Activity: Start at the top of the records below and copy them exactly to the end.

[Start of Attachment]

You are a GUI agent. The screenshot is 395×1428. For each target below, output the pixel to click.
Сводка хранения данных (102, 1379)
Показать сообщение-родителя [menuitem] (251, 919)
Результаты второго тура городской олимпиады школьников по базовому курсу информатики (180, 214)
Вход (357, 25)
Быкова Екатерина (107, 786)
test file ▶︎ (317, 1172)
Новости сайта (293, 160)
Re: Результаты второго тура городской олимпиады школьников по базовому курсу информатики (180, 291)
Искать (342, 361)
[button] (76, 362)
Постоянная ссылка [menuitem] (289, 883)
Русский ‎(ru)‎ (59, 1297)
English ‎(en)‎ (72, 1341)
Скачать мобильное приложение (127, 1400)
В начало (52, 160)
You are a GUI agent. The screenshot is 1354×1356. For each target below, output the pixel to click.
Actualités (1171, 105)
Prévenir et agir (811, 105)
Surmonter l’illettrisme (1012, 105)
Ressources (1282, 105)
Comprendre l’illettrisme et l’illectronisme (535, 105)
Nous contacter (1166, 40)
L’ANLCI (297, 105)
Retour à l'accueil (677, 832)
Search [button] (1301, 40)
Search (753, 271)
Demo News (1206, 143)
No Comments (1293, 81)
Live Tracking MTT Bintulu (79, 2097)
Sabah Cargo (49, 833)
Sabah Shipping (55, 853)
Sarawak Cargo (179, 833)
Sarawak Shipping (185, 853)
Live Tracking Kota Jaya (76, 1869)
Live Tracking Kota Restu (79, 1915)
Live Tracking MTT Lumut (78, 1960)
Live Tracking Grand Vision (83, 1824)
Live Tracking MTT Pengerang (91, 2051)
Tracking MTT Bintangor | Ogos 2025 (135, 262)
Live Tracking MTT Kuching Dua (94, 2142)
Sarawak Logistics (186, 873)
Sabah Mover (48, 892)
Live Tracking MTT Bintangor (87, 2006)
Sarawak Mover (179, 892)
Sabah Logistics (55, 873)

[End of Attachment]

Answer area:
You are a GUI agent. The screenshot is 395×1428. For each target below, output the pixel to click.
Сводка хранения данных (102, 1379)
Показать сообщение-родителя [menuitem] (251, 919)
Результаты второго тура городской олимпиады школьников по базовому курсу информатики (180, 214)
Вход (357, 25)
Быкова Екатерина (107, 786)
test file ▶︎ (317, 1172)
Новости сайта (293, 160)
Re: Результаты второго тура городской олимпиады школьников по базовому курсу информатики (180, 291)
Искать (342, 361)
[button] (76, 362)
Постоянная ссылка [menuitem] (289, 883)
Русский ‎(ru)‎ (59, 1297)
English ‎(en)‎ (72, 1341)
Скачать мобильное приложение (127, 1400)
В начало (52, 160)
You are a GUI agent. The screenshot is 1354×1356. For each target below, output the pixel to click.
Actualités (1171, 105)
Prévenir et agir (811, 105)
Surmonter l’illettrisme (1012, 105)
Ressources (1282, 105)
Comprendre l’illettrisme et l’illectronisme (535, 105)
Nous contacter (1166, 40)
L’ANLCI (297, 105)
Retour à l'accueil (677, 832)
Search [button] (1301, 40)
Search (753, 271)
Demo News (1206, 143)
No Comments (1293, 81)
Live Tracking MTT Bintulu (79, 2097)
Sabah Cargo (49, 833)
Sabah Shipping (55, 853)
Sarawak Cargo (179, 833)
Sarawak Shipping (185, 853)
Live Tracking Kota Jaya (76, 1869)
Live Tracking Kota Restu (79, 1915)
Live Tracking MTT Lumut (78, 1960)
Live Tracking Grand Vision (83, 1824)
Live Tracking MTT Pengerang (91, 2051)
Tracking MTT Bintangor | Ogos 2025 (135, 262)
Live Tracking MTT Kuching Dua (94, 2142)
Sarawak Logistics (186, 873)
Sabah Mover (48, 892)
Live Tracking MTT Bintangor (87, 2006)
Sarawak Mover (179, 892)
Sabah Logistics (55, 873)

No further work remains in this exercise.